In 2007 I involved at the movement of opposing the adoption of the 2008 constitution. I participated in a broader advocacy movement that encouraged the public to refuse the proposed Constitution during a national referendum.
Also in 2010, I received a lawyer’s license and moved to represent a group of more than a hundred impoverished local farmers whose lands and houses were unjustly and violently occupied by Yuzana Company for large-scale mono-crop plantations. Together with two other advocates from Mandalay. I started to prosecute these land confiscation cases. We achieved minimal compensation for the farmers, but there was never much hope for a fair solution in the military-controlled Myanmar court system.
In December, 2011, I started to help a number of persons who had been arbitrarily arrested by the government military. I took family members of the victims to the Supreme Court to charge the military on the grounds of lack of writ of habeas corpus. The cases were, expectedly, rejected.
In 2012, I studied English at the Naushawng Education Network (NSEN) for 8 month. It is very effective for me. Very thank to head of school, teachers and classmates.

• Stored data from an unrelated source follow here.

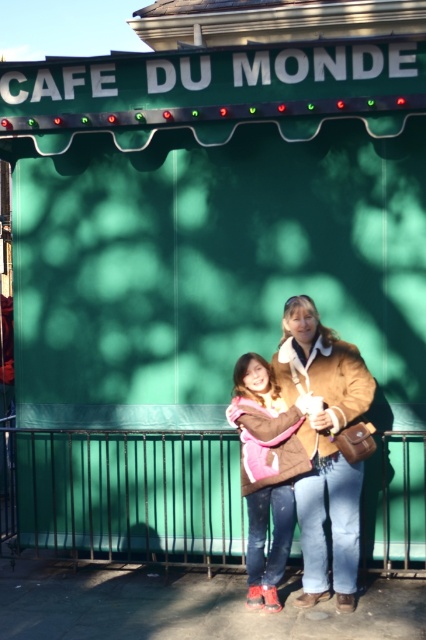 What is located at the coordinates point (325, 448)?

The brown suede jacket at center is located at point (325, 448).

You are trying to take a photo of the brown fuzzy jacket at center and the brown suede jacket at center in the scene. Which jacket is partially hidden from view?

The brown fuzzy jacket at center is partially hidden because it is behind the brown suede jacket at center.

You are trying to decide which jacket to buy. You see two jackets in the image, a brown suede jacket at center and a brown fuzzy jacket at center. Which one is larger?

The brown suede jacket at center is bigger than the brown fuzzy jacket at center. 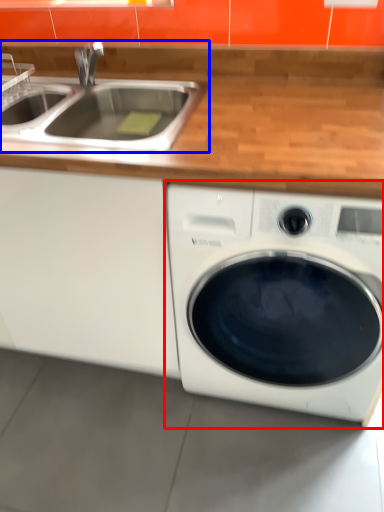 Question: Which point is closer to the camera, washing machine (highlighted by a red box) or sink (highlighted by a blue box)?

Choices:
 (A) washing machine
 (B) sink

Answer: (A)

I were representing more than twenty people—innocent civilians and war refugees—who were arbitrarily arrested by military intelligences, government armies and polices, accused of being spies for an ethnonational rebel army and tortured brutally for confessions, in order to intimidate the broader refugee population and scare refugees into leaving larger towns. These cases of torture, humiliation, sexual abuse, and arbitrary arrest, killing have been reported in the international media and by global rights organizations. My work has since been portrayed by several Myanmar and Western media outlets; I have been interviewed by journalists from BBC, VOA, DVB, RFA and Bangkok Post, as well as by the UN. Special Rapporteur on the situation of human rights in Myanmar and various Western diplomats.

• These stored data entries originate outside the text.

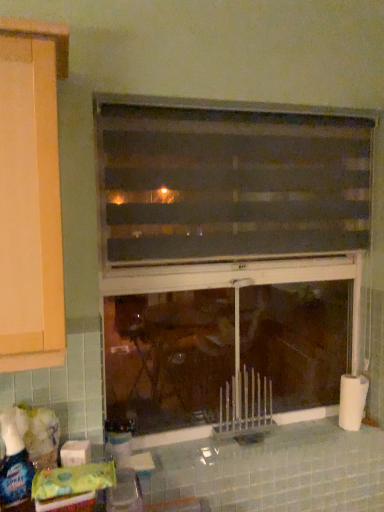 Where is `black matte window at center, the second window positioned from the top`? This screenshot has height=512, width=384. black matte window at center, the second window positioned from the top is located at coordinates (228, 256).

The height and width of the screenshot is (512, 384). What do you see at coordinates (75, 453) in the screenshot?
I see `white matte toilet paper at lower left, positioned as the second toilet paper in back-to-front order` at bounding box center [75, 453].

Find the location of a particular element. translucent plastic spray bottle at lower left, which is the first bottle in left-to-right order is located at coordinates (14, 469).

In the scene shown: From a real-world perspective, which object stands above the other?

white matte toilet paper at right, the 2th toilet paper in the left-to-right sequence.

Does translucent plastic bottle at lower left, acting as the 1th bottle starting from the right, have a lesser height compared to white matte toilet paper at right, the 2th toilet paper in the left-to-right sequence?

Correct, translucent plastic bottle at lower left, acting as the 1th bottle starting from the right, is not as tall as white matte toilet paper at right, the 2th toilet paper in the left-to-right sequence.

How distant is translucent plastic bottle at lower left, the 2th bottle viewed from the front, from white matte toilet paper at right, which ranks as the 1th toilet paper in right-to-left order?

The distance of translucent plastic bottle at lower left, the 2th bottle viewed from the front, from white matte toilet paper at right, which ranks as the 1th toilet paper in right-to-left order, is 36.14 inches.

Can you tell me how much translucent plastic bottle at lower left, acting as the 1th bottle starting from the right, and white matte toilet paper at right, which ranks as the 1th toilet paper in right-to-left order, differ in facing direction?

The facing directions of translucent plastic bottle at lower left, acting as the 1th bottle starting from the right, and white matte toilet paper at right, which ranks as the 1th toilet paper in right-to-left order, are 0.00147 degrees apart.

From the image's perspective, between white matte toilet paper at lower left, which ranks as the 2th toilet paper in right-to-left order, and translucent plastic spray bottle at lower left, which appears as the 2th bottle when viewed from the right, which one is located above?

translucent plastic spray bottle at lower left, which appears as the 2th bottle when viewed from the right, from the image's perspective.

From the picture: Who is taller, white matte toilet paper at lower left, marked as the 1th toilet paper in a left-to-right arrangement, or translucent plastic spray bottle at lower left, which appears as the 2th bottle when viewed from the right?

Standing taller between the two is translucent plastic spray bottle at lower left, which appears as the 2th bottle when viewed from the right.

From the translucent plastic spray bottle at lower left, the first bottle in the front-to-back sequence, count 1st toilet paper to the right and point to it. Please provide its 2D coordinates.

[(75, 453)]

Between white matte toilet paper at lower left, which ranks as the 2th toilet paper in right-to-left order, and translucent plastic spray bottle at lower left, which is the first bottle in left-to-right order, which one appears on the right side from the viewer's perspective?

From the viewer's perspective, white matte toilet paper at lower left, which ranks as the 2th toilet paper in right-to-left order, appears more on the right side.

Is white matte toilet paper at lower left, which ranks as the 2th toilet paper in right-to-left order, located outside translucent plastic window at center, acting as the second window starting from the bottom?

That's correct, white matte toilet paper at lower left, which ranks as the 2th toilet paper in right-to-left order, is outside of translucent plastic window at center, acting as the second window starting from the bottom.

From the image's perspective, is white matte toilet paper at lower left, which ranks as the 2th toilet paper in right-to-left order, above or below translucent plastic window at center, which is counted as the first window, starting from the top?

white matte toilet paper at lower left, which ranks as the 2th toilet paper in right-to-left order, is situated lower than translucent plastic window at center, which is counted as the first window, starting from the top, in the image.

Looking at the image, does white matte toilet paper at lower left, marked as the 1th toilet paper in a left-to-right arrangement, seem bigger or smaller compared to translucent plastic window at center, which is counted as the first window, starting from the top?

Considering their sizes, white matte toilet paper at lower left, marked as the 1th toilet paper in a left-to-right arrangement, takes up less space than translucent plastic window at center, which is counted as the first window, starting from the top.

How much distance is there between white matte toilet paper at lower left, which ranks as the 2th toilet paper in right-to-left order, and translucent plastic window at center, acting as the second window starting from the bottom?

A distance of 3.44 feet exists between white matte toilet paper at lower left, which ranks as the 2th toilet paper in right-to-left order, and translucent plastic window at center, acting as the second window starting from the bottom.

Does translucent plastic window at center, acting as the second window starting from the bottom, have a lesser height compared to white matte toilet paper at lower left, positioned as the second toilet paper in back-to-front order?

No, translucent plastic window at center, acting as the second window starting from the bottom, is not shorter than white matte toilet paper at lower left, positioned as the second toilet paper in back-to-front order.

Does translucent plastic window at center, acting as the second window starting from the bottom, contain white matte toilet paper at lower left, positioned as the 1th toilet paper in front-to-back order?

No, white matte toilet paper at lower left, positioned as the 1th toilet paper in front-to-back order, is located outside of translucent plastic window at center, acting as the second window starting from the bottom.

Is translucent plastic window at center, which is counted as the first window, starting from the top, oriented towards white matte toilet paper at lower left, positioned as the second toilet paper in back-to-front order?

I took up responsibilities to help persons whose human rights have been violated during the current civil war and beyond, as well as to give legal consultation and legal awareness trainings to local communities. I was also taking represent for many of farmers and more than 40 Pat Jasans (Pat Jasan is an anti drug organization) who were sued by drug dealers and drug users. I joined to the Kachin Democratic Party in 2015 and competition at the election for state constituency. But not win. Now I am advocate and my serving for the people is going on.